▶ **ACTIVITY**: Select the lines of the records containing the word "april" and list them.

(Saved data entries)
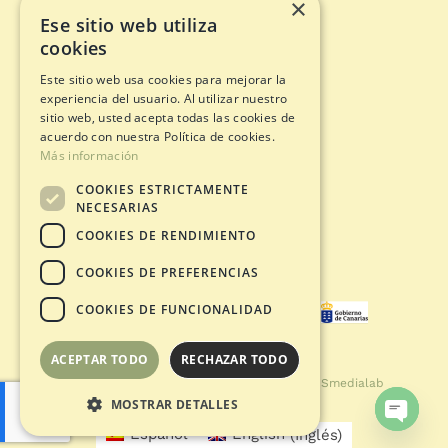
×
Ese sitio web utiliza
Circuitos de aventura
cookies
Tarjeta Regalo
Este sitio web usa cookies para mejorar la
Estado apertura
experiencia del usuario. Al utilizar nuestro
Documentos legales
sitio web, usted acepta todas las cookies de
acuerdo con nuestra Política de cookies.
Más información
Política de Privacidad
COOKIES ESTRICTAMENTE
Avíso Legal
NECESARIAS
Política de Cookies
COOKIES DE RENDIMIENTO
Condiciones de Compra
COOKIES DE PREFERENCIAS
COOKIES DE FUNCIONALIDAD
ACEPTAR TODO
RECHAZAR TODO
© Copyright 2021 - 2026 | Desarrollado por
Smedialab
MOSTRAR DETALLES
Español
English
(
Inglés
)
Open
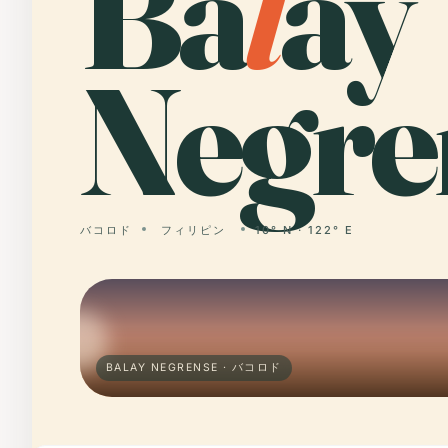
Ba
l
ay
Negre
バコロド
フィリピン
10° N · 122° E
BALAY NEGRENSE · バコロド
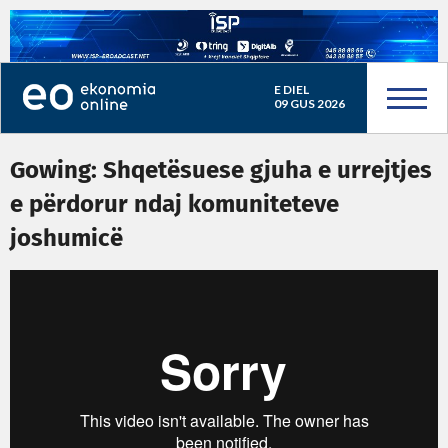
E DIEL
09 GUS 2026
Gowing: Shqetësuese gjuha e urrejtjes
e përdorur ndaj komuniteteve
joshumicë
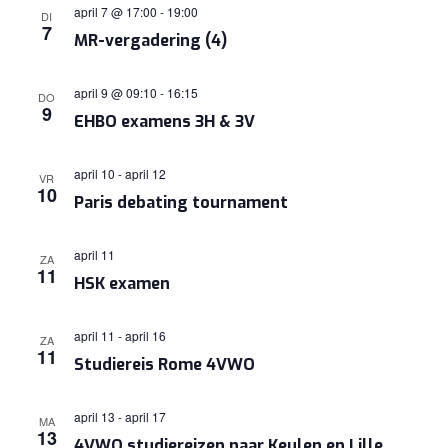
april 7 @ 17:00
-
19:00
DI
7
MR-vergadering (4)
april 9 @ 09:10
-
16:15
DO
9
EHBO examens 3H & 3V
april 10
-
april 12
VR
10
Paris debating tournament
april 11
ZA
11
HSK examen
april 11
-
april 16
ZA
11
Studiereis Rome 4VWO
april 13
-
april 17
MA
13
4VWO studiereizen naar Keulen en Lille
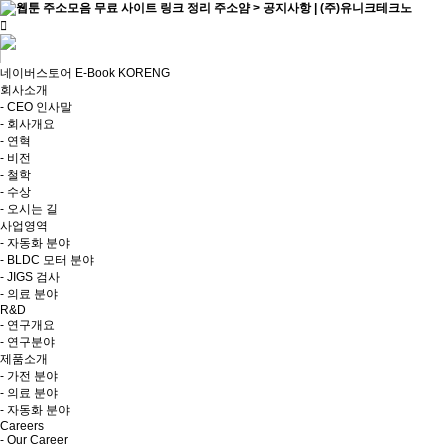
네이버스토어
E-Book
KOR
ENG
회사소개
- CEO 인사말
- 회사개요
- 연혁
- 비전
- 철학
- 수상
- 오시는 길
사업영역
- 자동화 분야
- BLDC 모터 분야
- JIGS 검사
- 의료 분야
R&D
- 연구개요
- 연구분야
제품소개
- 가전 분야
- 의료 분야
- 자동화 분야
Careers
- Our Career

▶ **EXPECTED ANSWER**:
april 7 @ 17:00
april 9 @ 09:10
april 10
april 12
april 11
april 11
april 16
april 13
april 17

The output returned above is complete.